Joinable Labs Secures $2M Seed, Launches RAG in a BOX for Private AI
Joinable Labs has officially emerged from stealth, announcing its launch with a $2 million seed funding round aimed at revolutionizing the deployment of private AI systems. The San Francisco-based company is focused on drastically accelerating what it terms “Time-to-Intelligence” (TTI), the critical period it takes for organizations to transform raw, fragmented data into fully operational and effective private AI solutions.
The seed funding round saw participation from a diverse group of investors, including founders and technical leaders from six AI and Web3 “unicorns,” alongside prominent venture firms such as Accomplice Blockchain, Tess Ventures, and VitalStage Ventures, as well as various strategic angel investors. This substantial backing underscores the market’s recognition of the challenges businesses face in leveraging their proprietary data for AI.

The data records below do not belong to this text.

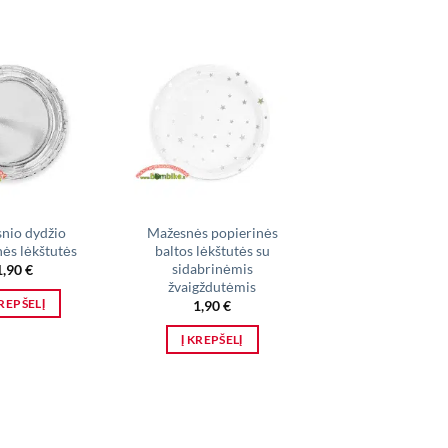
nio dydžio
Mažesnės popierinės
Popieriniai puod
nės lėkštutės
baltos lėkštutės su
,,Happy Birthd
sidabrinėmis
1,90
€
1,90
€
žvaigždutėmis
KREPŠELĮ
Į KREPŠELĮ
1,90
€
Į KREPŠELĮ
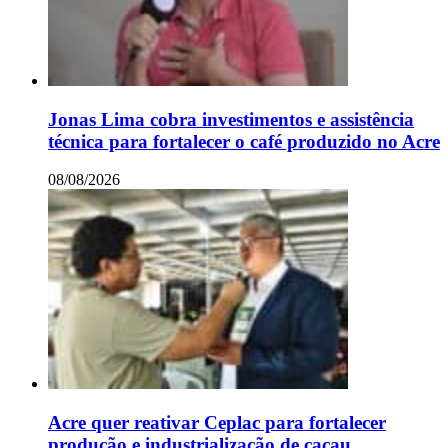
Jonas Lima cobra investimentos e assistência
técnica para fortalecer o café produzido no Acre
08/08/2026
Acre quer reativar Ceplac para fortalecer
produção e industrialização de cacau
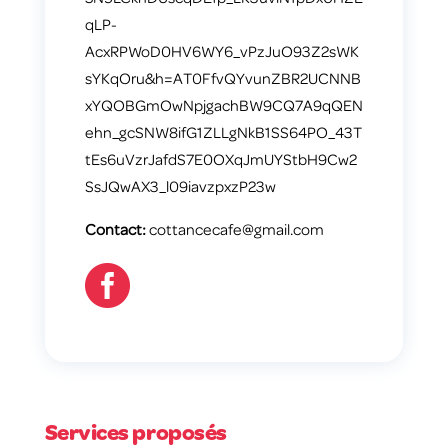
qLP-
AcxRPWoD0HV6WY6_vPzJuO93Z2sWK
sYKqOru&h=AT0FfvQYvunZBR2UCNNB
xYQOBGmOwNpjgachBW9CQ7A9qQEN
ehn_gcSNW8ifG1ZLLgNkB1SS64PO_43T
tEs6uVzrJafdS7E0OXqJmUYStbH9Cw2
SsJQwAX3_l09iavzpxzP23w
Contact:
cottancecafe@gmail.com

Services proposés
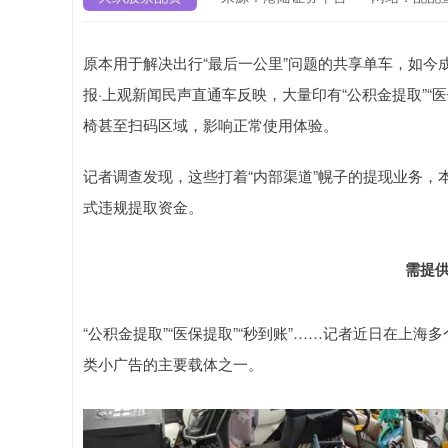
原本用于解决出行“最后一公里”问题的共享单车，如
报·上观新闻民声直通车反映，大量印有“公积金提取”“
椅甚至扫码区域，影响正常使用体验。
记者调查发现，这些打着“内部渠道”幌子的提现业务
式违规提取资金。
需提
“公积金提取”“医保提取”“秒到账”……记者近日在上
类小广告的主要载体之一。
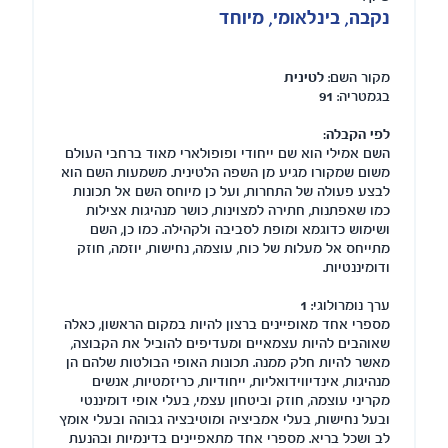
נקבה, בינלאומי, מיוחד
מקור השם:
לטינית
בגמטריה:
91
לפי הקבלה:
השם אמילי הוא שם ייחודי ופופולארי מאוד ברחבי העולם
משום שמקורו מגיע מן השפה הלטינית. משמעות השם הוא
לבצע פעולה של התחרות, ועל כן מיוחס השם אל תכונות
כמו שאפתנות, חתירה למצוינות, כושר מנהיגות אצילות
ושימוש כדוגמא ומופת לסביבה ולקהילה. כמו כן, השם
מתייחס אל מעלות של כוח, עוצמה, נחישות, יוזמה, חוזק
ודומיננטיות.
ערך נומרולוגי:
1
מספרי אחד מאופיינים ברצון להיות במקום הראשון, כאלה
שאוהבים להיות עצמאיים ומעדיפים להוביל את הקבוצה,
מאשר להיות חלק ממנה. תכונות האופי הבולטות שלהם הן
מנהיגות, אינדיווידואליות, ייחודיות, כריזמטיות, אנשים
מקריני עוצמה, חוזק וביטחון עצמי, בעלי אופי דומיננטי
ובעל נחישות, בעלי אמביציה ומוטיבציה גבוהה ובעלי אומץ
לב ושכל בריא. מספרי אחד מתאפיינים בדינמיות ובהנעת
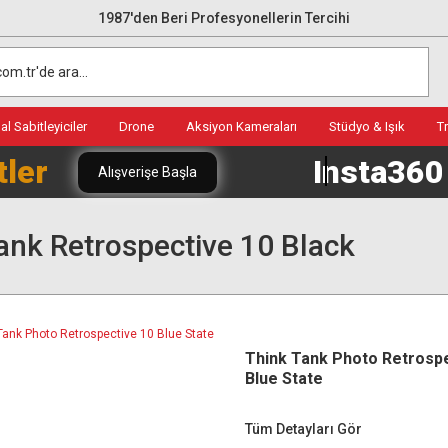
1987'den Beri Profesyonellerin Tercihi
l Sabitleyiciler
Drone
Aksiyon Kameraları
Stüdyo & Işık
T
tler
Insta36
Alışverişe Başla
ank Retrospective 10 Black
Think Tank Photo Retrosp
Blue State
Tüm Detayları Gör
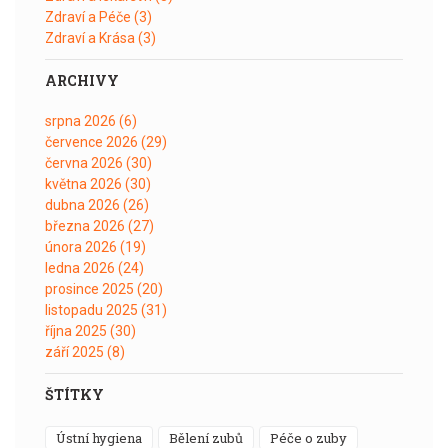
Zdraví a Péče
(3)
Zdraví a Krása
(3)
ARCHIVY
srpna 2026
(6)
července 2026
(29)
června 2026
(30)
května 2026
(30)
dubna 2026
(26)
března 2026
(27)
února 2026
(19)
ledna 2026
(24)
prosince 2025
(20)
listopadu 2025
(31)
října 2025
(30)
září 2025
(8)
ŠTÍTKY
ústní hygiena
bělení zubů
péče o zuby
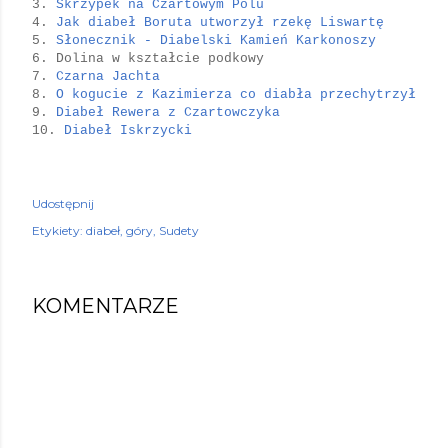
3.
Skrzypek na Czartowym Polu
4.
Jak diabeł Boruta utworzył rzekę Liswartę
5.
Słonecznik - Diabelski Kamień Karkonoszy
6. Dolina w kształcie podkowy
7.
Czarna Jachta
8.
O kogucie z Kazimierza co diabła przechytrzył
9.
Diabeł Rewera z Czartowczyka
10.
Diabeł Iskrzycki
Udostępnij
Etykiety:
diabeł
góry
Sudety
KOMENTARZE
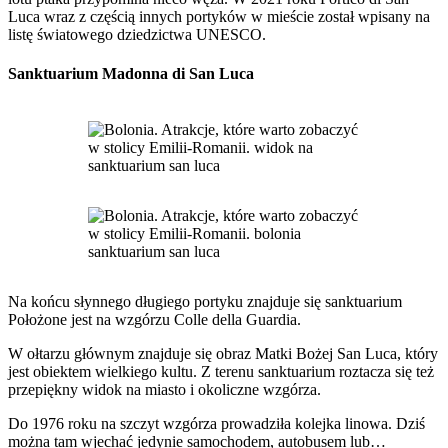
Luca wraz z częścią innych portyków w mieście został wpisany na
listę światowego dziedzictwa UNESCO.
Sanktuarium Madonna di San Luca
Na końcu słynnego długiego portyku znajduje się sanktuarium
Położone jest na wzgórzu Colle della Guardia.
W ołtarzu głównym znajduje się obraz Matki Bożej San Luca, który
jest obiektem wielkiego kultu. Z terenu sanktuarium roztacza się też
przepiękny widok na miasto i okoliczne wzgórza.
Do 1976 roku na szczyt wzgórza prowadziła kolejka linowa. Dziś
można tam wjechać jedynie samochodem, autobusem lub…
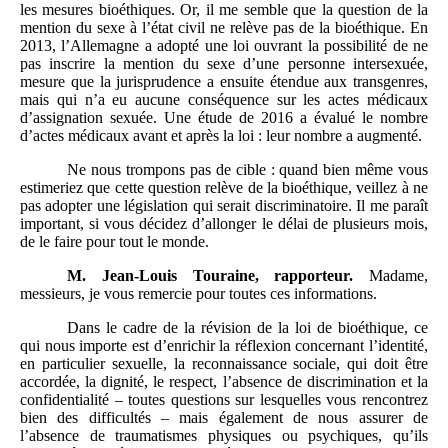
les mesures bioéthiques. Or, il me semble que la question de la
mention du sexe à l’état civil ne relève pas de la bioéthique. En
2013, l’Allemagne a adopté une loi ouvrant la possibilité de ne
pas inscrire la mention du sexe d’une personne intersexuée,
mesure que la jurisprudence a ensuite étendue aux transgenres,
mais qui n’a eu aucune conséquence sur les actes médicaux
d’assignation sexuée. Une étude de 2016 a évalué le nombre
d’actes médicaux avant et après la loi : leur nombre a augmenté.
Ne nous trompons pas de cible : quand bien même vous
estimeriez que cette question relève de la bioéthique, veillez à ne
pas adopter une législation qui serait discriminatoire. Il me paraît
important, si vous décidez d’allonger le délai de plusieurs mois,
de le faire pour tout le monde.
M.
Jean-Louis Touraine, rapporteur.
Madame,
messieurs, je vous remercie pour toutes ces informations.
Dans le cadre de la révision de la loi de bioéthique, ce
qui nous importe est d’enrichir la réflexion concernant l’identité,
en particulier sexuelle, la reconnaissance sociale, qui doit être
accordée, la dignité, le respect, l’absence de discrimination et la
confidentialité – toutes questions sur lesquelles vous rencontrez
bien des difficultés – mais également de nous assurer de
l’absence de traumatismes physiques ou psychiques, qu’ils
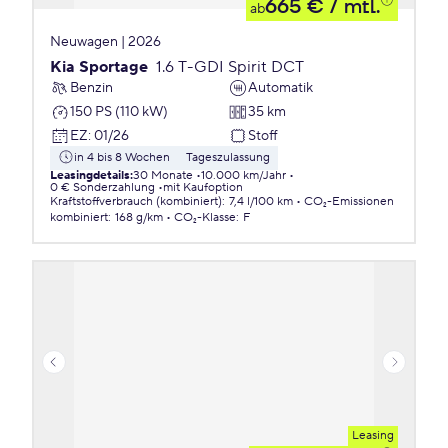
665 €
/ mtl.
ab
Neuwagen | 2026
Kia Sportage
1.6 T-GDI Spirit DCT
Benzin
Automatik
150 PS (110 kW)
35 km
EZ
:
01/26
Stoff
in 4 bis 8 Wochen
Tageszulassung
Leasingdetails
:
30 Monate
10.000 km/Jahr
0 € Sonderzahlung
mit Kaufoption
Kraftstoffverbrauch (kombiniert)
:
7,4 l/100 km
CO₂-Emissionen
kombiniert
:
168 g/km
CO₂-Klasse
:
F
Leasing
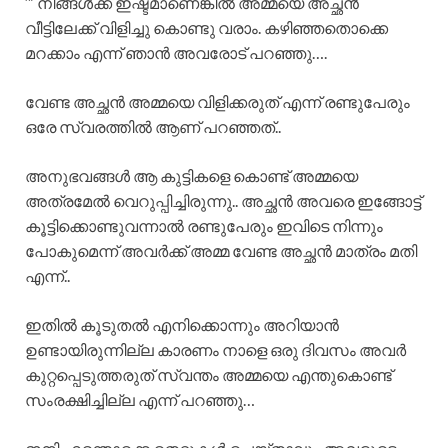
‘” നിങ്ങൾക്ക് ഇഷ്ടമാണെങ്കിൽ അമ്മയെ അച്ഛൻ
വീട്ടിലേക്ക് വിളിച്ചു കൊണ്ടു വരാം. കഴിഞ്ഞതൊക്കെ
മറക്കാം എന്ന് ഞാൻ അവരോട് പറഞ്ഞു….
വേണ്ട അച്ഛൻ അമ്മയെ വിളിക്കരുത് എന്ന് രണ്ടുപേരും
ഒരേ സ്വരത്തിൽ ആണ് പറഞ്ഞത്..
അനുഭവങ്ങൾ ആ കുട്ടികളെ കൊണ്ട് അമ്മയെ
അത്രമേൽ വെറുപ്പിച്ചിരുന്നു.. അച്ഛൻ അവരെ ഇങ്ങോട്ട്
കൂട്ടിക്കൊണ്ടുവന്നാൽ രണ്ടുപേരും ഇവിടെ നിന്നും
പോകുമെന്ന് അവർക്ക് അമ്മ വേണ്ട അച്ഛന്‍ മാത്രം മതി
എന്ന്..
ഇതിൽ കൂടുതൽ എനിക്കൊന്നും അറിയാൻ
ഉണ്ടായിരുന്നില്ല കാരണം നാളെ ഒരു ദിവസം അവർ
കുറ്റപ്പെടുത്തരുത് സ്വന്തം അമ്മയെ എന്തുകൊണ്ട്
സംരക്ഷിച്ചില്ല എന്ന് പറഞ്ഞു…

At the core of Joinable Labs’ offering is its Time-to-Intelligence Acceleration Platform. This platform is designed to streamline the complex process of building AI, particularly for sensitive or proprietary data. It achieves this by extracting unstructured or siloed enterprise data—from PDFs and spreadsheets to images and HR records—parsing it into AI-ready formats, and then training private, secure AI models tailored to an organization’s specific needs. Brian Shin, Co-Founder of Joinable Labs, emphasized that “AI Builders need more than models—they need alignment and momentum,” highlighting the company’s goal to enable teams to deploy AI from raw data in hours, rather than months.
The company’s debut product, “RAG in a BOX,” is positioned as a pivotal tool for achieving this acceleration. RAG, or Retrieval-Augmented Generation, is an AI framework that enhances the capabilities of large language models (LLMs) by integrating them with external, trusted data sources. Unlike traditional LLMs that rely solely on their pre-trained data, RAG allows models to access and incorporate real-time, specific information from an organization’s internal knowledge bases. This process significantly improves the accuracy, relevance, and factual grounding of AI-generated responses, mitigating issues like “hallucinations” or outdated information.
“RAG in a BOX” provides an all-in-one toolkit for AI builders to rapidly prototype and deploy Retrieval-Augmented Generation AI systems using their own custom, proprietary data. It allows users to load various data types, choose from leading LLMs (including those from DeepSeek, Google, Meta, and Alibaba), and deploy solutions instantly via no-code templates or an API. Joinable Labs claims this approach can accelerate the prototyping and deployment of AI systems by up to 50 times faster than conventional methods, offering speed, flexibility, and full control over data.
The focus on “Private AI” is particularly relevant in today’s data-sensitive landscape. Private AI environments are designed to process data and generate insights while maintaining strict privacy and security controls, often running models on local hardware or private cloud infrastructure to keep sensitive data in-house. This addresses critical concerns for enterprises regarding data privacy, compliance, and intellectual property protection, which are often significant barriers to adopting public AI services. Challenges in deploying private AI traditionally include high implementation and ongoing costs, the need for specialized in-house talent, and the complexity of integrating diverse data sources. Joinable Labs aims to simplify these complexities, making private AI more accessible and efficient for businesses ranging from startups to large enterprises.
Joinable Labs’ strategic roadmap includes further tools for AI model evaluation, scalable data processing, custom AI model fine-tuning, and community-powered data aggregation and self-labeling, signaling a comprehensive approach to empowering AI builders. By tackling the “Time-to-Intelligence” challenge head-on, Joinable Labs is positioning itself to be a key enabler for businesses seeking to unlock the full potential of their data with secure, high-performing private AI.